Das Informationsportal zur psychischen Gesundheit und Nervenerkrankungen

Herausgegeben von den Berufsverbänden für Psychiatrie, Kinder- und Jugendpsychiatrie, Psychotherapie, Psychosomatik, Nervenheilkunde und Neurologie aus Deutschland.

Entspannungsverfahren: Progressive Muskelentspannung

Dieses Verfahren ist nicht nur am leichtesten zu erlernen, sondern es ist auch am besten wissenschaftlich untersucht und ist daher im Allgemeinen den anderen Entspannungsverfahren vorzuziehen. Für den Einzelnen können natürlich auch andere Methoden hilfreich sein.  
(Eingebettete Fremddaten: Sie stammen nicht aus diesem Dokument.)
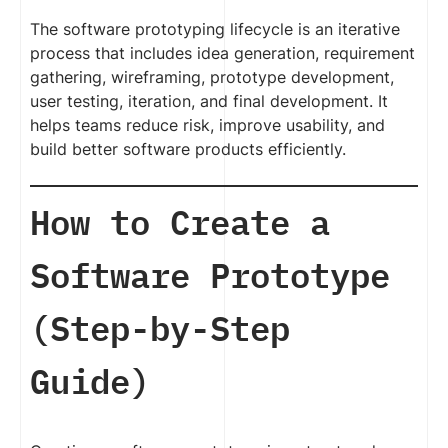
The software prototyping lifecycle is an iterative
process that includes idea generation, requirement
gathering, wireframing, prototype development,
user testing, iteration, and final development. It
helps teams reduce risk, improve usability, and
build better software products efficiently.
How to Create a
Software Prototype
(Step-by-Step
Guide)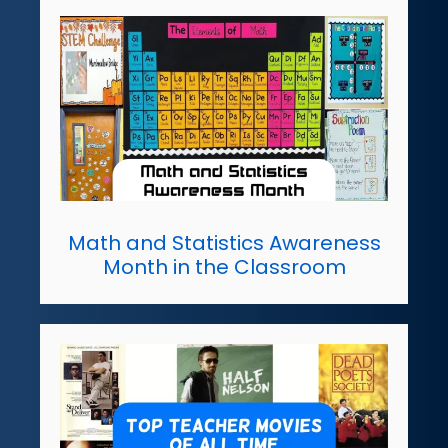
Math and Statistics Awareness
Month in the Classroom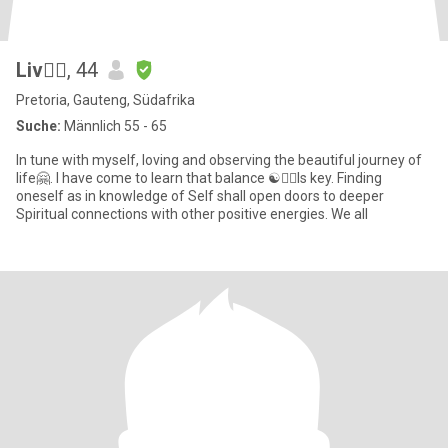
Liv🧘‍♀️
, 44
Pretoria, Gauteng, Südafrika
Suche:
Männlich 55 - 65
In tune with myself, loving and observing the beautiful journey of
life🤗. I have come to learn that balance ☯️🧘‍♀️Is key. Finding
oneself as in knowledge of Self shall open doors to deeper
Spiritual connections with other positive energies. We all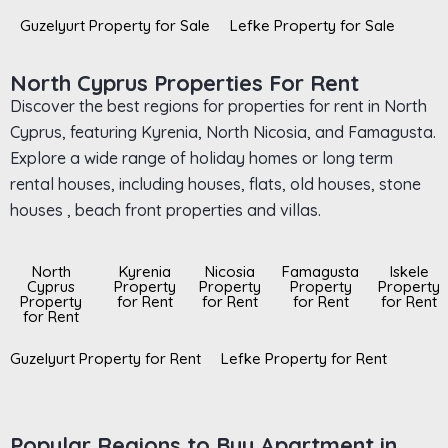
Guzelyurt Property for Sale
Lefke Property for Sale
North Cyprus Properties For Rent
Discover the best regions for properties for rent in North
Cyprus, featuring Kyrenia, North Nicosia, and Famagusta.
Explore a wide range of holiday homes or long term
rental houses, including houses, flats, old houses, stone
houses , beach front properties and villas.
North
Kyrenia
Nicosia
Famagusta
Iskele
Cyprus
Property
Property
Property
Property
Property
for Rent
for Rent
for Rent
for Rent
for Rent
Guzelyurt Property for Rent
Lefke Property for Rent
Popular Regions to Buy Apartment in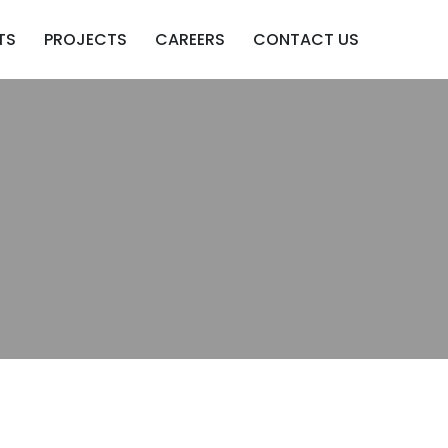
TS
PROJECTS
CAREERS
CONTACT US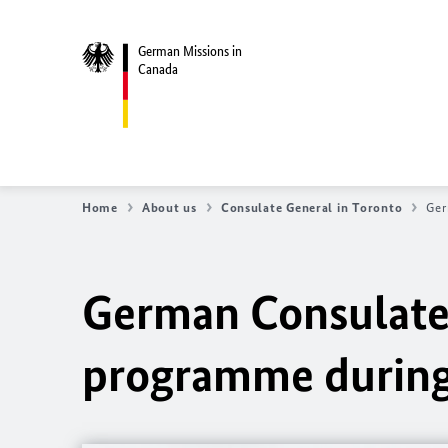
German Missions in
Canada
Home
About us
Consulate General in Toronto
Ger
German Consulate
programme during 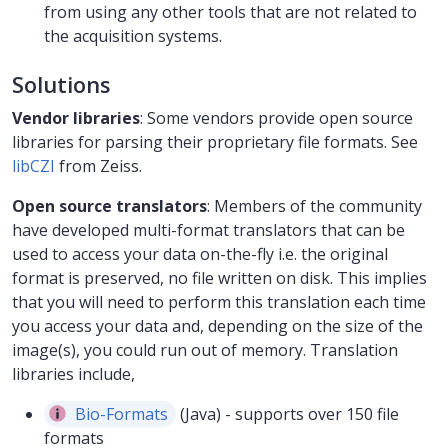
from using any other tools that are not related to
the acquisition systems.
Solutions
Vendor libraries
: Some vendors provide open source
libraries for parsing their proprietary file formats. See
libCZI
from Zeiss.
Open source translators
: Members of the community
have developed multi-format translators that can be
used to access your data on-the-fly i.e. the original
format is preserved, no file written on disk. This implies
that you will need to perform this translation each time
you access your data and, depending on the size of the
image(s), you could run out of memory. Translation
libraries include,
Bio-Formats
(Java) - supports over 150 file
formats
Der amerikanische Physiologe Edmund Jacobson (1885–1976) gilt als der Begründer der progressiven Muskelentspannung. Er hatte im Jahr 1929 entdeckt, dass sich die Muskelspannung bei Gefühlen der Unruhe oder Erregung deutlich erhöht. Umgekehrt reduziert sich Angst, wenn es gelingt, die Muskelspannung zu verringern. Während die progressive Muskelentspannung in ihrer ursprünglichen Form in über 50 Sitzungen erlernt werden musste, praktiziert man heute verschiedene vereinfachte Versionen: Sie enthält eine verringerte Zahl an Übungen und kann in nur wenigen Stunden erlernt werden.

Das Prinzip der Progressiven Muskelentspannung

Eine Muskelgruppe kann sehr effektiv entspannt werden, wenn man sie vorher willkürlich anspannt. Bei der progressiven Muskelentspannung macht man sich den Effekt zunutze, dass die Entspannung von Muskelgruppe zu Muskelgruppe übertragen wird, worauf weitere Entspannungsprozesse im gesamten Körper folgen. So sinkt etwa der Blutdruck, Pulsschlag und Darmtätigkeit werden reduziert, und auch die Atmung wird ruhiger.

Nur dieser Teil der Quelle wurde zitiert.